No one was. A god or mortal, he knew not. He only knew she had been
his one and only love. He would give his life for one more moment
with her.
And there she was, perched in the branches of
the apple. She had not aged since last he had seen her, she was
more beautiful than ever, and dark passion smoldered in her
eyes.
“I have come for you a last time, my love.”
She slid down to the ground, walked to him like a she-wolf stalking
her prey. “Would that I had slain you the first night we
met.”
She removed her garments and laid him upon the
soft grass; they made love under the stars. He had not been with a
woman in years; tonight it was like he was a young man again. Their
love was a gentle and beautiful thing. And yet he wished for the
wild maiden he had loved on the river bank.
When they had finished, she stroked the scars
on his cheek. Her touch still burned. He kissed her fingers.
“Please, my love. Tell me your name.”
Her smile held the sadness of the grave. “I am
called by many names. Those whom I love may call me
Anann.”
He stroked her long black hair. “I have known
no other like you, Anann.”
She kissed his cheek. “A boon you may ask of
me, Mabon mac Lugh, as I love you.”
He spoke without reflection, in an instant,
the words spilling out of his mouth. “Make me as I was when we
first met. Let me never taste death. If such is in your power to
grant, this is what I wish.”
A wailing cry escaped her chest. She shook
with silent sobs, tears falling like rain. “Please, ask for
something else.”
She pushed herself away from him, but he clung
to her. With all his strength, the old man held her to himself. “If
you can do this, you must grant me this boon. As you love
me...”
Her fury blazed in her eyes once more. “I can
never forgive you for making me love you. You will regret such a
gift. I pray you, ask for something else.”

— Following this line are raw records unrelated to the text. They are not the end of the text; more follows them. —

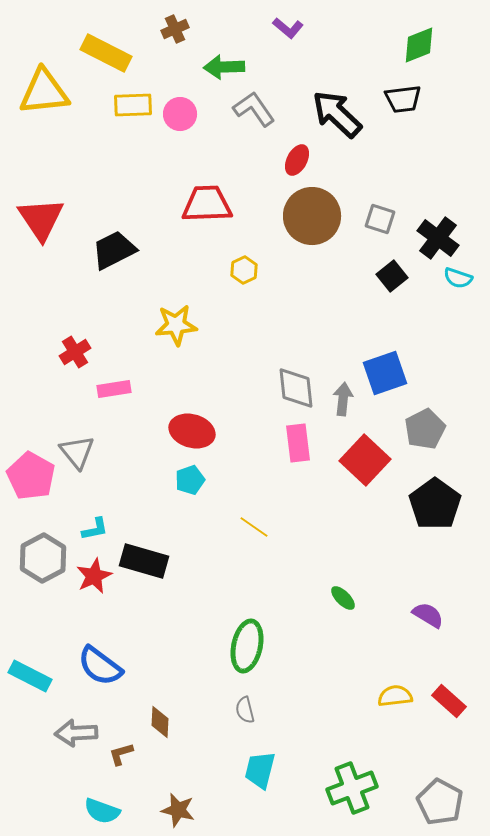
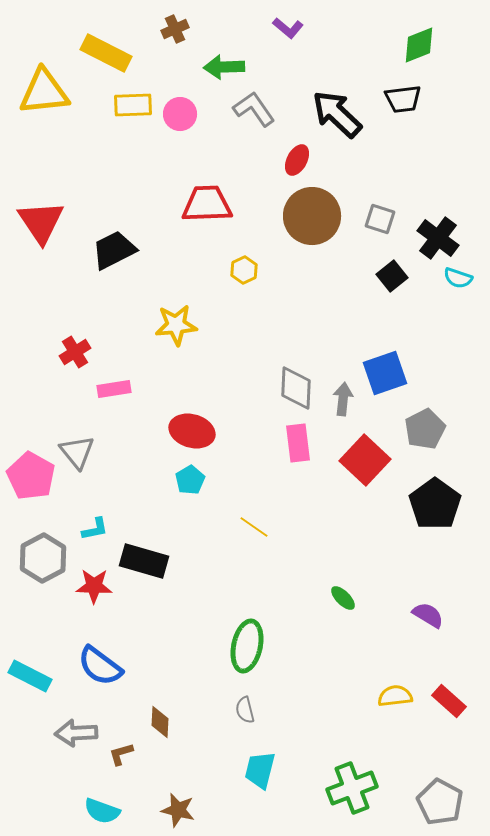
red triangle at (41, 219): moved 3 px down
gray diamond at (296, 388): rotated 9 degrees clockwise
cyan pentagon at (190, 480): rotated 12 degrees counterclockwise
red star at (94, 576): moved 10 px down; rotated 27 degrees clockwise
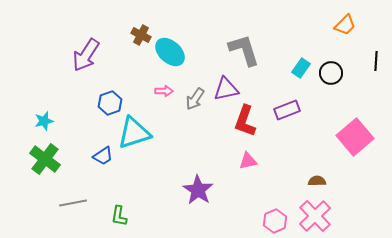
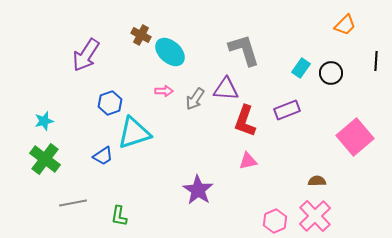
purple triangle: rotated 16 degrees clockwise
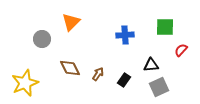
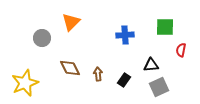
gray circle: moved 1 px up
red semicircle: rotated 32 degrees counterclockwise
brown arrow: rotated 40 degrees counterclockwise
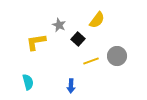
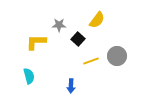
gray star: rotated 24 degrees counterclockwise
yellow L-shape: rotated 10 degrees clockwise
cyan semicircle: moved 1 px right, 6 px up
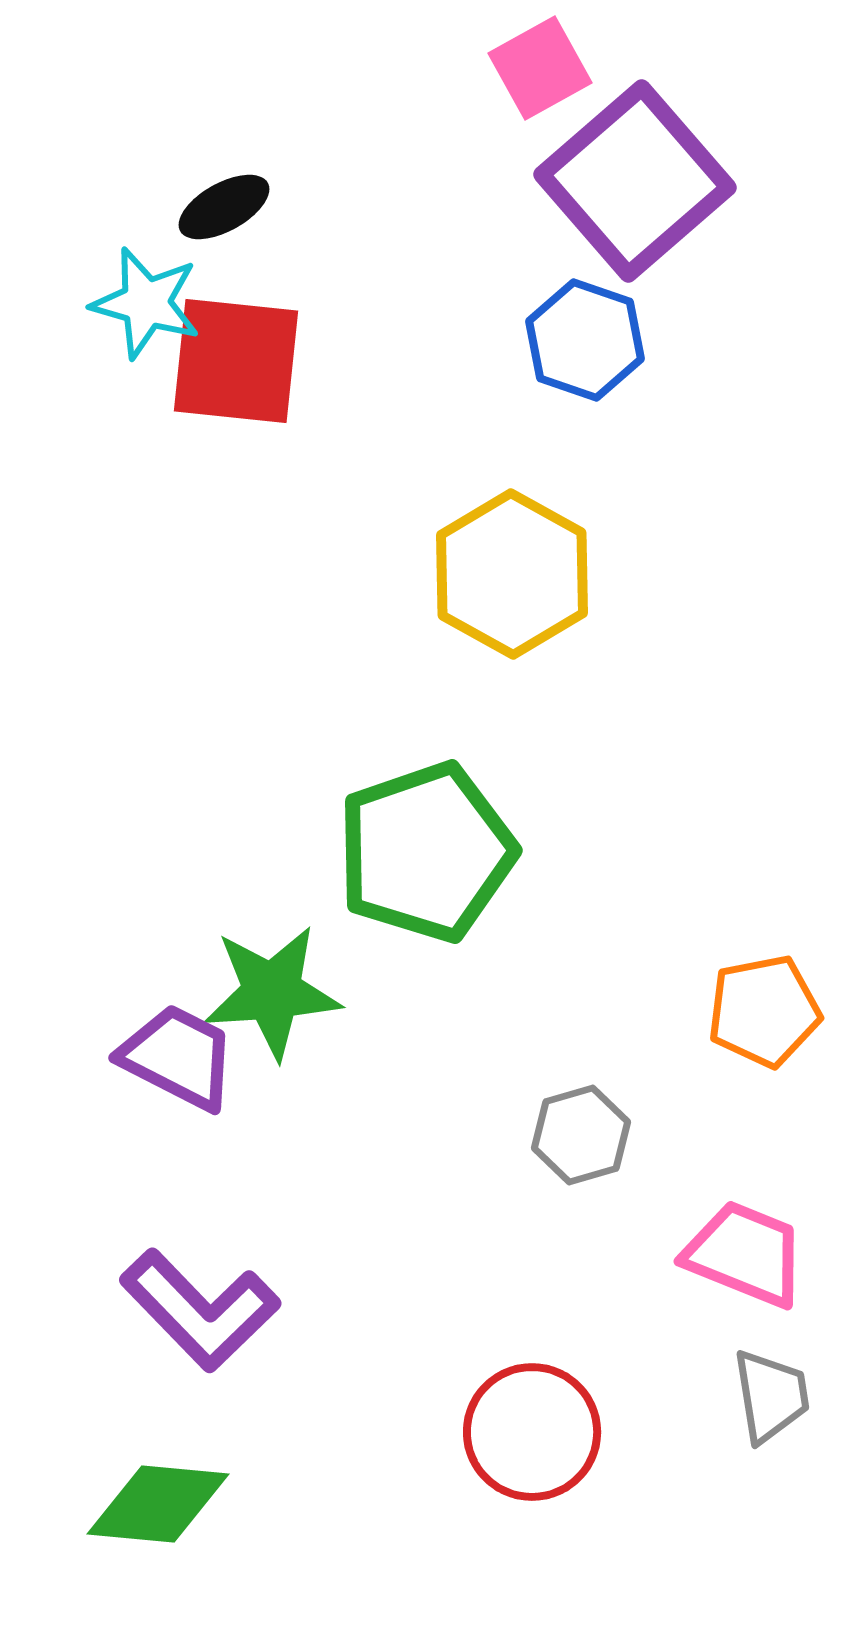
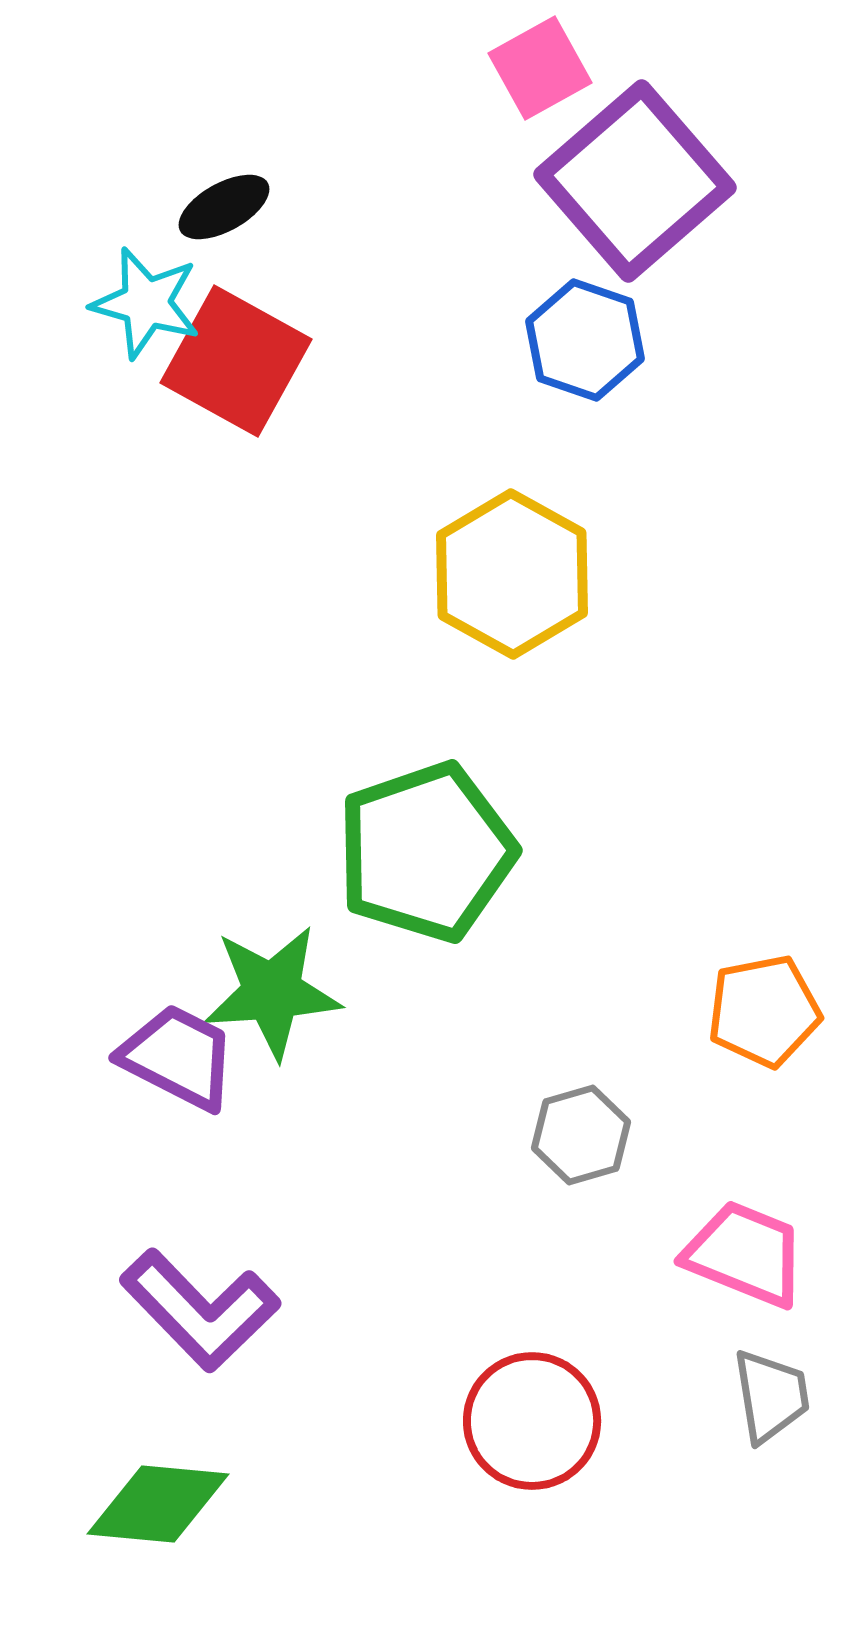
red square: rotated 23 degrees clockwise
red circle: moved 11 px up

He shook his head. “Eternal youth, nothing
else.”
She pulled her garments about her, raising the
hood of her cloak over her head. From her garments she drew forth a
chalice. At her command, it filled with a wine that smelled of
wormwood and apple blossoms. She held it out to him. Her tears fell
into the chalice.
“Do not weep.” He took the cup from her and
drank deep. “Now we can be together forever.”
As he spoke, the bloom of youth had already
returned to him, his white hair turning brown, his week limbs
growing strong, vigor coursing throughout his body. He smiled
triumphantly, only to have his heart break as she ran from
him.
“For you!” He chased after her, arms
outstretched. “I live only for you!”
Her face stopped his chase. “You fool. You
lovable, insufferable fool. How could you have asked for eternal
youth? Had you died, I would have been yours forever. But I am
Death. Now you are immortal, and never can we meet
again.”
The youth sank to his knees and let out a
wordless, bestial cry that found its echo in the croaking of the
raven that flew off into the night. Flew off, never to be seen by
him again. Tears fell to the earth as he cursed himself and wished
he had prayed the prayer she enjoined on him the first night they
had met...
****
Afterword
‘Gifts of the Morrigan’ is a meditation on
what sort of man might fall in love with the triple goddess. The
three scenes show the male counterparts to the three aspects of the
goddess: youth, warrior, old man. If the Morrigan was ever fated to
love a mortal man, what could she give but herself? Love, success
in battle, death. And being a goddess, she would also know how a
mortal man would respond to such gifts...
****
Biography
Donald Jacob Uitvlugt grew up in western
Michigan and now lives in central Arkansas with his wife and dog.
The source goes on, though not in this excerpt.